**Your assignment**
Let the answer be the lines from the one with "consiguiente crecimiento del" to the end of the entries, copied exactly with both boundary lines kept.

**The input**

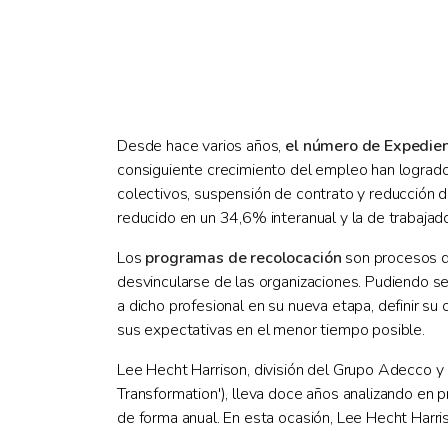
Desde hace varios años,
el número de Expedien
consiguiente crecimiento del empleo han logrado
colectivos, suspensión de contrato y reducción d
reducido en un 34,6% interanual y la de trabaja
Los
programas de recolocación
son procesos de
desvincularse de las organizaciones. Pudiendo ser
a dicho profesional en su nueva etapa, definir s
sus expectativas en el menor tiempo posible.
Lee Hecht Harrison, división del Grupo Adecco y
Transformation'), lleva doce años analizando en 
de forma anual. En esta ocasión, Lee Hecht Harr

**The answer**
consiguiente crecimiento del empleo han logrado
colectivos, suspensión de contrato y reducción d
reducido en un 34,6% interanual y la de trabaja
Los
programas de recolocación
son procesos de
desvincularse de las organizaciones. Pudiendo ser
a dicho profesional en su nueva etapa, definir s
sus expectativas en el menor tiempo posible.
Lee Hecht Harrison, división del Grupo Adecco y
Transformation'), lleva doce años analizando en 
de forma anual. En esta ocasión, Lee Hecht Harr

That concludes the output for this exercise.